§ RECORDS FOR PROCESSING:
__________

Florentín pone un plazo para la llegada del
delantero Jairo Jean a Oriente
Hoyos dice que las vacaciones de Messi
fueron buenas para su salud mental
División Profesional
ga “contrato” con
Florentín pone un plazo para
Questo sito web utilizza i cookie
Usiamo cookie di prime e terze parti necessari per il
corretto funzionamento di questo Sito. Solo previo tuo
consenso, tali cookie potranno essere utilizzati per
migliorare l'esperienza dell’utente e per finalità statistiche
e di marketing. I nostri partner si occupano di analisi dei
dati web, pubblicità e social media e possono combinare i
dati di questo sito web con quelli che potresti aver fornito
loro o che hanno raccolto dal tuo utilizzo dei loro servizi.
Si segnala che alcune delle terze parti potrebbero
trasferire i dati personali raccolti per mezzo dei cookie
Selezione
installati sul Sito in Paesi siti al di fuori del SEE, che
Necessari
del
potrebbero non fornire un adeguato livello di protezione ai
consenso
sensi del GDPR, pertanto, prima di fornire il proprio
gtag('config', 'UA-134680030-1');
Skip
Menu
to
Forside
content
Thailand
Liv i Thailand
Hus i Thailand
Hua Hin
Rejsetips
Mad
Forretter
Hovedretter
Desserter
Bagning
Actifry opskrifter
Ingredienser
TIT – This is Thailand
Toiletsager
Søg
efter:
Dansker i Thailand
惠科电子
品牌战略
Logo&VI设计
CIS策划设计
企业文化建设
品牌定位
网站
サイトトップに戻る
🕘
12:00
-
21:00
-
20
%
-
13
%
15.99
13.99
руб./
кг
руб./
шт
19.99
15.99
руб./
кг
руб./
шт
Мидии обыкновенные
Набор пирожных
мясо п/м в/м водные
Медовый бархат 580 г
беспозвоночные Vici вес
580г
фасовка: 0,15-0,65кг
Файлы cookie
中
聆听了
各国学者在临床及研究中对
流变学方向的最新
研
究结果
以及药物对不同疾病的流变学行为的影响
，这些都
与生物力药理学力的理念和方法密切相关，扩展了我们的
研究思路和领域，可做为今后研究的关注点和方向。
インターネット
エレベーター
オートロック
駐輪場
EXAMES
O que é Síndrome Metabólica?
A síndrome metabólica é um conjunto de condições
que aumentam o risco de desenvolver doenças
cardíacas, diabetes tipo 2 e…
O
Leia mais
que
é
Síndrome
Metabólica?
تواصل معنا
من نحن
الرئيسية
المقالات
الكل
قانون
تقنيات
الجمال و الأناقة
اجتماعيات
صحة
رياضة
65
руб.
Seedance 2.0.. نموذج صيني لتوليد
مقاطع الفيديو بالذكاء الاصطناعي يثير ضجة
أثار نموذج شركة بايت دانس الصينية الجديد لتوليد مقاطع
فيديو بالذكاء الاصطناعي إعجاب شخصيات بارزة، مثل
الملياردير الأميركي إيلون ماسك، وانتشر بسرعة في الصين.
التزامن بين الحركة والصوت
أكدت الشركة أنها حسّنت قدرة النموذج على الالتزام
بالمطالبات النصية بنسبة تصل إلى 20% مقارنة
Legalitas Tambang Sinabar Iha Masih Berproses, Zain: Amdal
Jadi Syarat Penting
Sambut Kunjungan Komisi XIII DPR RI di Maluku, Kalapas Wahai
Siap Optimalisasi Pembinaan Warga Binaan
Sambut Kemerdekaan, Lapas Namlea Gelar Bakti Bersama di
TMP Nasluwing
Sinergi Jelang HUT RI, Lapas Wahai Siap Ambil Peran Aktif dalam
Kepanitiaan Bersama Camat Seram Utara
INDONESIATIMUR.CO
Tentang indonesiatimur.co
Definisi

__________

§ WORK TO BE COMPLETED:
Output every record above, exactly as written.

§ OUTPUT FOR THIS TASK:
Florentín pone un plazo para la llegada del
delantero Jairo Jean a Oriente
Hoyos dice que las vacaciones de Messi
fueron buenas para su salud mental
División Profesional
ga “contrato” con
Florentín pone un plazo para
Questo sito web utilizza i cookie
Usiamo cookie di prime e terze parti necessari per il
corretto funzionamento di questo Sito. Solo previo tuo
consenso, tali cookie potranno essere utilizzati per
migliorare l'esperienza dell’utente e per finalità statistiche
e di marketing. I nostri partner si occupano di analisi dei
dati web, pubblicità e social media e possono combinare i
dati di questo sito web con quelli che potresti aver fornito
loro o che hanno raccolto dal tuo utilizzo dei loro servizi.
Si segnala che alcune delle terze parti potrebbero
trasferire i dati personali raccolti per mezzo dei cookie
Selezione
installati sul Sito in Paesi siti al di fuori del SEE, che
Necessari
del
potrebbero non fornire un adeguato livello di protezione ai
consenso
sensi del GDPR, pertanto, prima di fornire il proprio
gtag('config', 'UA-134680030-1');
Skip
Menu
to
Forside
content
Thailand
Liv i Thailand
Hus i Thailand
Hua Hin
Rejsetips
Mad
Forretter
Hovedretter
Desserter
Bagning
Actifry opskrifter
Ingredienser
TIT – This is Thailand
Toiletsager
Søg
efter:
Dansker i Thailand
惠科电子
品牌战略
Logo&VI设计
CIS策划设计
企业文化建设
品牌定位
网站
サイトトップに戻る
🕘
12:00
-
21:00
-
20
%
-
13
%
15.99
13.99
руб./
кг
руб./
шт
19.99
15.99
руб./
кг
руб./
шт
Мидии обыкновенные
Набор пирожных
мясо п/м в/м водные
Медовый бархат 580 г
беспозвоночные Vici вес
580г
фасовка: 0,15-0,65кг
Файлы cookie
中
聆听了
各国学者在临床及研究中对
流变学方向的最新
研
究结果
以及药物对不同疾病的流变学行为的影响
，这些都
与生物力药理学力的理念和方法密切相关，扩展了我们的
研究思路和领域，可做为今后研究的关注点和方向。
インターネット
エレベーター
オートロック
駐輪場
EXAMES
O que é Síndrome Metabólica?
A síndrome metabólica é um conjunto de condições
que aumentam o risco de desenvolver doenças
cardíacas, diabetes tipo 2 e…
O
Leia mais
que
é
Síndrome
Metabólica?
تواصل معنا
من نحن
الرئيسية
المقالات
الكل
قانون
تقنيات
الجمال و الأناقة
اجتماعيات
صحة
رياضة
65
руб.
Seedance 2.0.. نموذج صيني لتوليد
مقاطع الفيديو بالذكاء الاصطناعي يثير ضجة
أثار نموذج شركة بايت دانس الصينية الجديد لتوليد مقاطع
فيديو بالذكاء الاصطناعي إعجاب شخصيات بارزة، مثل
الملياردير الأميركي إيلون ماسك، وانتشر بسرعة في الصين.
التزامن بين الحركة والصوت
أكدت الشركة أنها حسّنت قدرة النموذج على الالتزام
بالمطالبات النصية بنسبة تصل إلى 20% مقارنة
Legalitas Tambang Sinabar Iha Masih Berproses, Zain: Amdal
Jadi Syarat Penting
Sambut Kunjungan Komisi XIII DPR RI di Maluku, Kalapas Wahai
Siap Optimalisasi Pembinaan Warga Binaan
Sambut Kemerdekaan, Lapas Namlea Gelar Bakti Bersama di
TMP Nasluwing
Sinergi Jelang HUT RI, Lapas Wahai Siap Ambil Peran Aktif dalam
Kepanitiaan Bersama Camat Seram Utara
INDONESIATIMUR.CO
Tentang indonesiatimur.co
Definisi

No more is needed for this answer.